Xiaomi Launches MiMo Code: An Open-Source Terminal AI Coding Assistant

by Anika Shah - Technology
0 comments

Xiaomi Releases Open-Source MiMo Code AI Assistant to Compete with Anthropic’s Claude Code

Xiaomi has launched MiMo Code V0.1.0, an open-source, terminal-native AI coding assistant designed to handle long-horizon, multi-step software engineering tasks. Announced on June 10, 2026, the tool aims to address the common issue of AI “context amnesia” by utilizing a persistent, cross-session memory architecture. The project is currently available on GitHub under an MIT license, offering developers an alternative to existing agents like Anthropic’s Claude Code.

How MiMo Code Manages Long-Term Memory

Unlike standard coding agents that rely on increasingly compressed context windows, MiMo Code employs an explicit storage-and-retrieval system. According to Xiaomi’s technical documentation, the system uses SQLite FTS5 to manage four distinct memory layers: persistent project files (MEMORY.md), session checkpoints, scratch notes, and task progress logs. To prevent the primary AI from losing focus, a dedicated “checkpoint-writer” subagent runs in the background. This subagent acts like an architect, updating the project’s state and blueprints in real time so the primary agent can rebuild its environment accurately if the context window reaches its limit.

Performance Benchmarks and Agentic Capabilities

Xiaomi claims its agent harness offers a measurable advantage in complex software engineering tasks. In internal evaluations, the company reported that MiMo Code, when paired with its MiMo-V2.5-Pro model, achieved a 62% success rate on the SWE-bench Pro benchmark, compared to 57% when using the same model within the Claude Code harness. On Terminal Bench 2, the system recorded 73%, outperforming the 68% result from the Claude Code framework. While these figures suggest the agent’s architecture contributes a roughly five-point performance gain, these results are vendor-reported and have not yet been validated by independent third-party leaderboards.

Integration and Developer Workflow

MiMo Code is built to function as a drop-in replacement for developers already using terminal-based agents. The tool supports “Compose mode,” which allows users to set high-level goals for autonomous execution, including planning, coding, and testing. Additionally, the system features voice control integration via Xiaomi’s MiMo-ASR speech recognition technology. For developers looking to migrate, the CLI automatically imports existing configurations, including Model Context Protocol (MCP) servers and custom API keys from Claude Code environments.

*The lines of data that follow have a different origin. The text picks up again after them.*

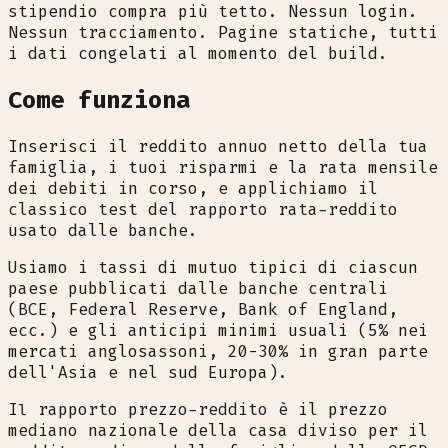
stipendio compra più tetto. Nessun login.
Nessun tracciamento. Pagine statiche, tutti
i dati congelati al momento del build.
Come funziona
Inserisci il reddito annuo netto della tua
famiglia, i tuoi risparmi e la rata mensile
dei debiti in corso, e applichiamo il
classico test del rapporto rata-reddito
usato dalle banche.
Usiamo i tassi di mutuo tipici di ciascun
paese pubblicati dalle banche centrali
(BCE, Federal Reserve, Bank of England,
ecc.) e gli anticipi minimi usuali (5% nei
mercati anglosassoni, 20-30% in gran parte
dell'Asia e nel sud Europa).
Il rapporto prezzo-reddito è il prezzo
mediano nazionale della casa diviso per il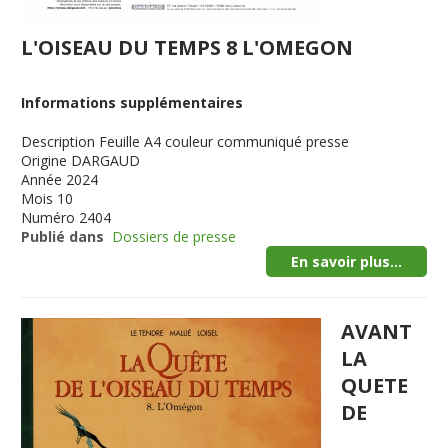
L'OISEAU DU TEMPS 8 L'OMEGON
Informations supplémentaires
Description
Feuille A4 couleur communiqué presse
Origine
DARGAUD
Année
2024
Mois
10
Numéro
2404
Publié dans
Dossiers de presse
En savoir plus...
AVANT
LA
QUETE
DE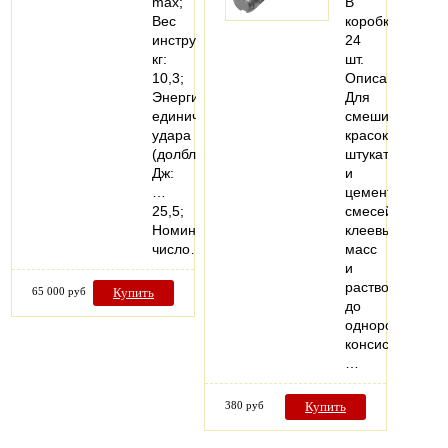
max;
В
Вес
коробке:
инструмента,
24
кг:
шт.
10,3;
Описание:
Энергия
Для
единичного
смешивания
удара
красок,
(долбление),
штукатурных
Дж:
и
…
цементных
25,5;
смесей,
Номинальное
клеевых
число…
масс
и
растворов
65 000 руб
Купить
до
однородной
консистенции.
…
380 руб
Купить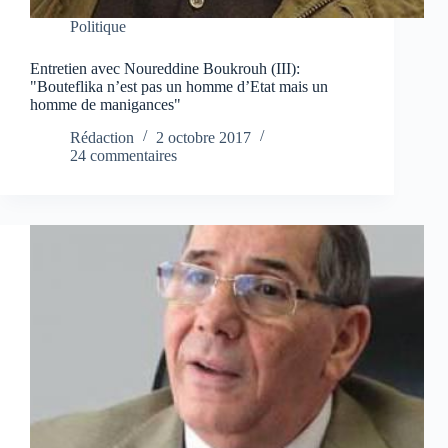
Politique
Entretien avec Noureddine Boukrouh (III):
"Bouteflika n’est pas un homme d’Etat mais un
homme de manigances"
Rédaction
2 octobre 2017
24 commentaires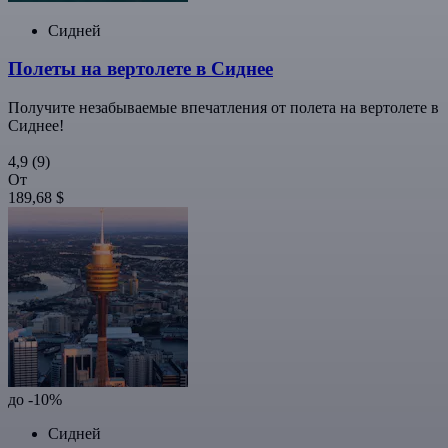
Сидней
Полеты на вертолете в Сиднее
Получите незабываемые впечатления от полета на вертолете в
Сиднее!
4,9
(9)
От
189,68 $
до -10%
Сидней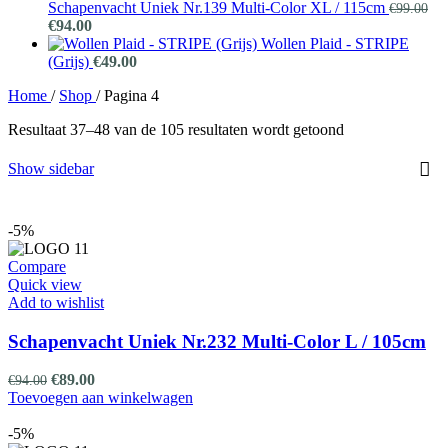
was:
i
Schapenvacht Uniek Nr.139 Multi-Color XL / 115cm
€
99.00
Oorspronkelijke
Huidige
€94.00.
€
€
94.00
prijs
prijs
Wollen Plaid - STRIPE
was:
is:
(Grijs)
€
49.00
€99.00.
€94.00.
Home
/
Shop
/
Pagina 4
Resultaat 37–48 van de 105 resultaten wordt getoond
Show sidebar
-5%
Compare
Quick view
Add to wishlist
Schapenvacht Uniek Nr.232 Multi-Color L / 105cm
Oorspronkelijke
Huidige
€
89.00
€
94.00
prijs
prijs
Toevoegen aan winkelwagen
was:
is:
€94.00.
€89.00.
-5%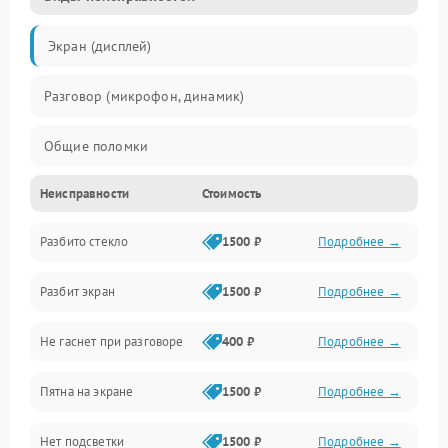
Экран (дисплей)
Разговор (микрофон, динамик)
Общие поломки
Неисправности
Стоимость
Проблемы связи
Разбито стекло
1500 ₽
Подробнее →
Камеры
Разбит экран
1500 ₽
Подробнее →
Проблемы с дисплеем и сенсором
Не гаснет при разговоре
400 ₽
Подробнее →
Зарядка
Пятна на экране
1500 ₽
Подробнее →
Проблемы с питанием, зарядкой и аккумулятором
Нет подсветки
1500 ₽
Подробнее →
Проблемы с работой системы, корпусом и другие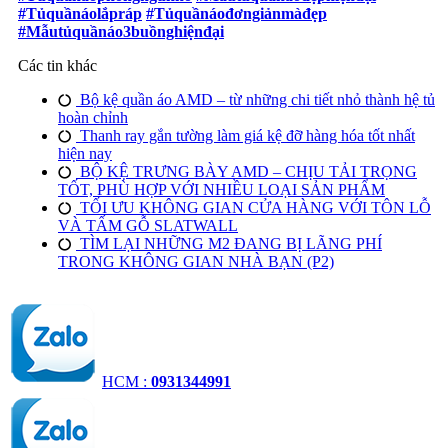
#Tủquầnáolắpráp
#Tủquầnáođơngiảnmàđẹp
#Mẫutủquầnáo3buồnghiệnđại
Các tin khác
Bộ kệ quần áo AMD – từ những chi tiết nhỏ thành hệ tủ
hoàn chỉnh
Thanh ray gắn tường làm giá kệ đỡ hàng hóa tốt nhất
hiện nay
BỘ KỆ TRƯNG BÀY AMD – CHỊU TẢI TRỌNG
TỐT, PHÙ HỢP VỚI NHIỀU LOẠI SẢN PHẨM
TỐI ƯU KHÔNG GIAN CỬA HÀNG VỚI TÔN LỖ
VÀ TẤM GỖ SLATWALL
TÌM LẠI NHỮNG M2 ĐANG BỊ LÃNG PHÍ
TRONG KHÔNG GIAN NHÀ BẠN (P2)
HCM :
0931344991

Xiaomi MiMo-V2-Pro Review: Can It Beat Opus and GPT at Agents & Coding?

Cost and Model Flexibility

A significant part of Xiaomi’s strategy involves bundling MiMo Code with “MiMo Auto,” a free, limited-time access tier for its flagship MiMo-V2.5 multimodal model. This model features a 1-million-token context window and follows a sparse mixture-of-experts architecture. For organizations that prefer other providers, the agent supports a “bring-your-own-model” approach. It is compatible with OpenAI-compliant APIs, allowing teams to connect to other frontier models from providers such as DeepSeek, Moonshot AI, and Zhipu AI.

Comparison of Market-Leading Coding Agent Costs

Model Input Cost (per million tokens) Output Cost (per million tokens)
MiMo-V2.5 Flash $0.10 $0.30
Claude Opus 4.8 $5.00 $25.00
GPT-5.5 $5.00 $30.00

Considerations for Enterprise Adoption

Engineering leaders evaluating MiMo Code should weigh the benefits of its open-source, inspectable architecture against potential operational risks. While the MIT license allows for commercial integration, the “free” model access routes code context through Xiaomi’s servers, which may conflict with strict corporate data-residency policies. Furthermore, as a V0.1.0 release, the software is in its early stages of maturity. Organizations subject to U.S. government procurement restrictions regarding Chinese technology vendors should also review internal compliance requirements before deploying the tool in production environments.